Release type: Shareware
Release date: 1992 (original release)
Levels: 10
Author: Gary Acord
Website: Acord Games
Registration bonus: Icemare 2 and Icemare 3, hint sheet, secret bonus game, copies of all shareware games, membership in the Zapper Game Club
Registration price: $20
Related games: Penguin Pete

Tools like Game-Maker tend to include demonstration software for a reason. The user is expected to use the demos and learn from them: pick them apart, tweak them; suss out how they work. And during that novice phase, they can be raw material for a test game. If you're roughing out a courtyard, rather than spend time on your own brick and concrete tiles you can plug in some from a library. If they're not too distinctive and they suit what you're doing, then you can even leave 'em in. They're meant to be used.

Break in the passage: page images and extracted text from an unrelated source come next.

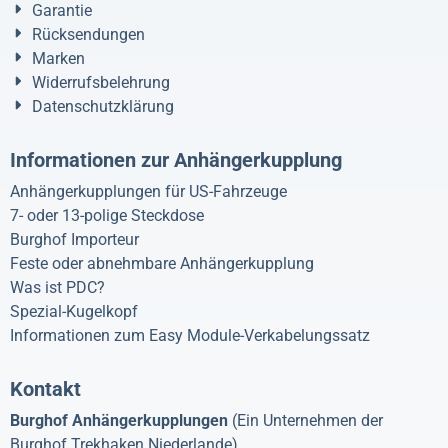
Garantie
Rücksendungen
Marken
Widerrufsbelehrung
Datenschutzklärung
Informationen zur Anhängerkupplung
Anhängerkupplungen für US-Fahrzeuge
7- oder 13-polige Steckdose
Burghof Importeur
Feste oder abnehmbare Anhängerkupplung
Was ist PDC?
Spezial-Kugelkopf
Informationen zum Easy Module-Verkabelungssatz
Kontakt
Burghof Anhängerkupplungen
(Ein Unternehmen der
Burghof Trekhaken Niederlande)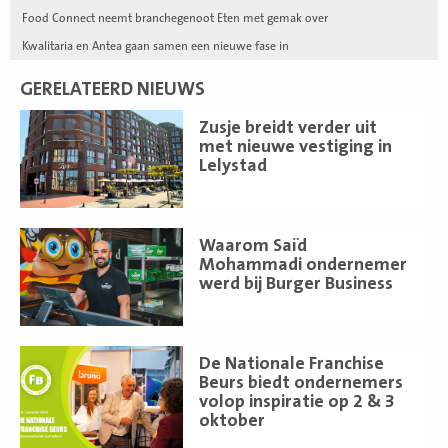
Food Connect neemt branchegenoot Eten met gemak over
Kwalitaria en Antea gaan samen een nieuwe fase in
GERELATEERD NIEUWS
Lees
Zusje breidt verder uit
meer
met nieuwe vestiging in
Lelystad
Lees
Waarom Saïd
meer
Mohammadi ondernemer
werd bij Burger Business
Lees
De Nationale Franchise
meer
Beurs biedt ondernemers
volop inspiratie op 2 & 3
oktober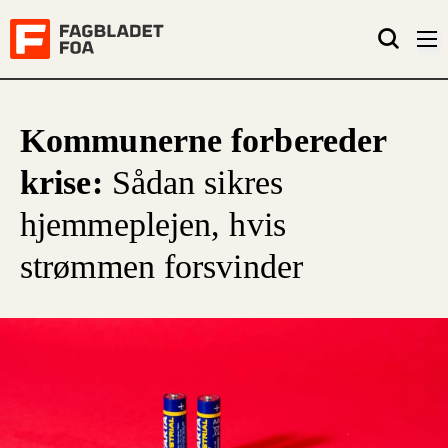
Kommunerne forbereder
krise:
Sådan sikres
hjemmeplejen, hvis
strømmen forsvinder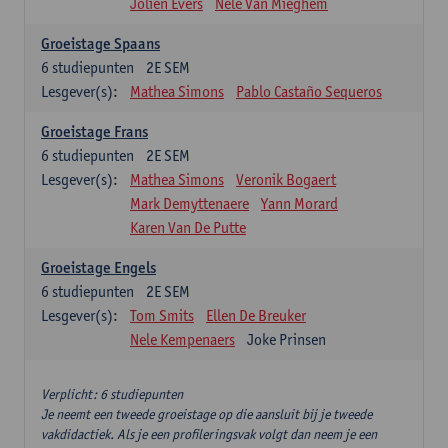
Jolien Evers
Nele Van Mieghem
Groeistage Spaans
6
studiepunten
2E SEM
Lesgever(s):
Mathea Simons
Pablo Castaño Sequeros
Groeistage Frans
6
studiepunten
2E SEM
Lesgever(s):
Mathea Simons
Veronik Bogaert
Mark Demyttenaere
Yann Morard
Karen Van De Putte
Groeistage Engels
6
studiepunten
2E SEM
Lesgever(s):
Tom Smits
Ellen De Breuker
Nele Kempenaers
Joke Prinsen
Verplicht: 6 studiepunten
Je neemt een tweede groeistage op die aansluit bij je tweede
vakdidactiek. Als je een profileringsvak volgt dan neem je een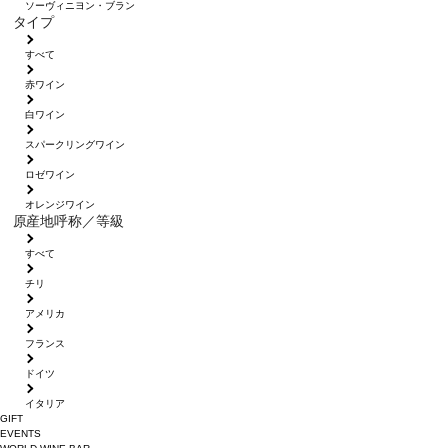
ソーヴィニヨン・ブラン
タイプ
すべて
赤ワイン
白ワイン
スパークリングワイン
ロゼワイン
オレンジワイン
原産地呼称／等級
すべて
チリ
アメリカ
フランス
ドイツ
イタリア
GIFT
EVENTS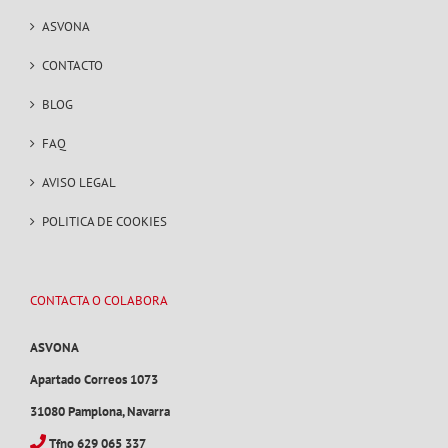
ASVONA
CONTACTO
BLOG
FAQ
AVISO LEGAL
POLITICA DE COOKIES
CONTACTA O COLABORA
ASVONA
Apartado Correos 1073
31080 Pamplona, Navarra
Tfno 629 065 337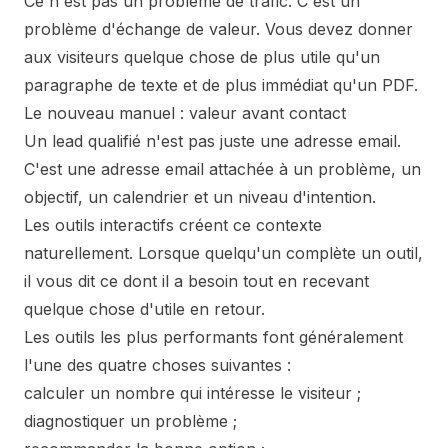
Ce n'est pas un problème de trafic. C'est un
problème d'échange de valeur. Vous devez donner
aux visiteurs quelque chose de plus utile qu'un
paragraphe de texte et de plus immédiat qu'un PDF.
Le nouveau manuel : valeur avant contact
Un lead qualifié n'est pas juste une adresse email.
C'est une adresse email attachée à un problème, un
objectif, un calendrier et un niveau d'intention.
Les outils interactifs créent ce contexte
naturellement. Lorsque quelqu'un complète un outil,
il vous dit ce dont il a besoin tout en recevant
quelque chose d'utile en retour.
Les outils les plus performants font généralement
l'une des quatre choses suivantes :
calculer un nombre qui intéresse le visiteur ;
diagnostiquer un problème ;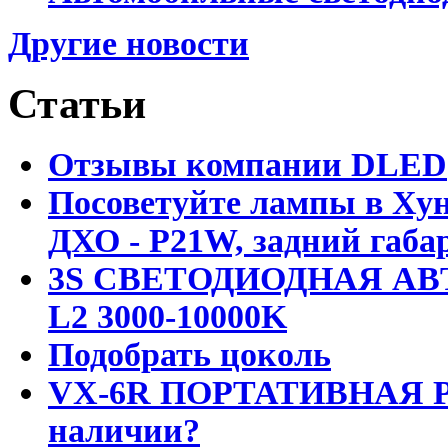
Другие новости
Статьи
Отзывы компании DLED
Посоветуйте лампы в Хун
ДХО - P21W, задний габар
3S СВЕТОДИОДНАЯ АВ
L2 3000-10000K
Подобрать цоколь
VX-6R ПОРТАТИВНАЯ Р
наличии?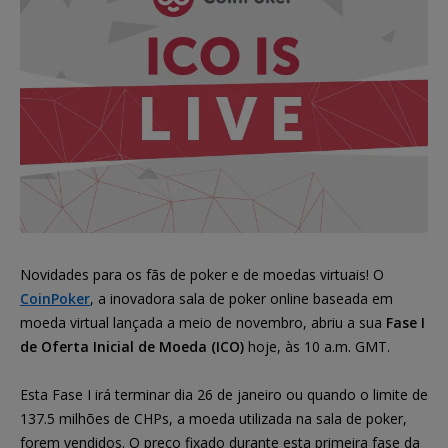
Novidades para os fãs de poker e de moedas virtuais! O
CoinPoker
, a inovadora sala de poker online baseada em
moeda virtual lançada a meio de novembro, abriu a sua
Fase I
de Oferta Inicial de Moeda (ICO)
hoje, às 10 a.m. GMT.
Esta Fase I irá terminar dia 26 de janeiro ou quando o limite de
137.5 milhões de CHPs, a moeda utilizada na sala de poker,
forem vendidos. O preço fixado durante esta primeira fase da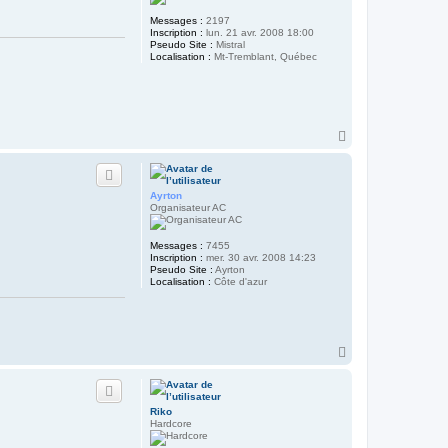
Messages :
2197
Inscription :
lun. 21 avr. 2008 18:00
Pseudo Site :
Mistral
Localisation :
Mt-Tremblant, Québec
H
a
u
t
Ayrton
Organisateur AC
Messages :
7455
Inscription :
mer. 30 avr. 2008 14:23
Pseudo Site :
Ayrton
Localisation :
Côte d'azur
H
a
u
t
Riko
Hardcore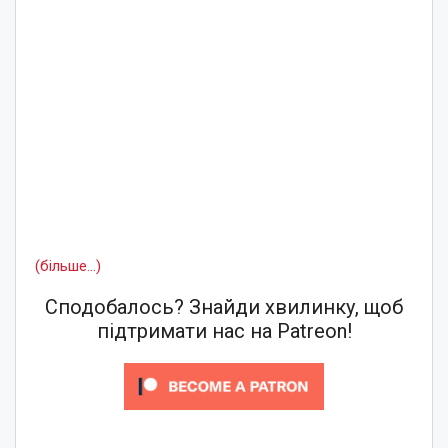
(більше…)
Сподобалось? Знайди хвилинку, щоб
підтримати нас на Patreon!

The user agreement tends to cover these cases under fair use. What exactly constitutes "fair use" is hazy on purpose, as the concept is more of a judgment call than a science. To set hard lines would be to defeat the concept through an ever-present threat of overzealous application. Responsibility, then, lies with the end user, and their reading of what feels appropriate. That reading in turn depends on what the user means to do. Many games hang a new character off of the Sample animation. A game like The Descent lifts sprites and tiles wholesale, then configures them into something wholly original. These are compromises to the integrity of the author's work, but on balance they're justified as shortcuts toward achieving a larger, more difficult vision.

A game like Icemare complicates this equation by the peculiar weight it carries, which makes it hard to find or understand the author's point of balance. Icemare is, in effect, Joan Stone's Penguin Pete, one of the core demo games packed with Game-Maker, with a blocky robot in place of the original character. Despite some protests from its author, any other changes are minimal. It's got a new title screen, a new story, and all trace of the original author or Recreational Software Designs has been scrubbed from the game. In its original release, the "About Game-Maker" text is even hex-edited out of the game's executable.

SgtSuper.gif

So where's the pivot point here? On the one hand we have an entire game created by someone else, except for the attribution; on the other, we have a new character and story, and a great effort to claim full attribution for the new author. Again there's nothing to say a user can't do this with the demo material (though hacking out RSD's identifying text may conflict with the terms of use); the resources are there to be used how one deems best. It's just, well, consider that statement. What do we make of a situation where, given such wide berth of reasonable use, one decides to just... use it all? Then ask for a registration fee?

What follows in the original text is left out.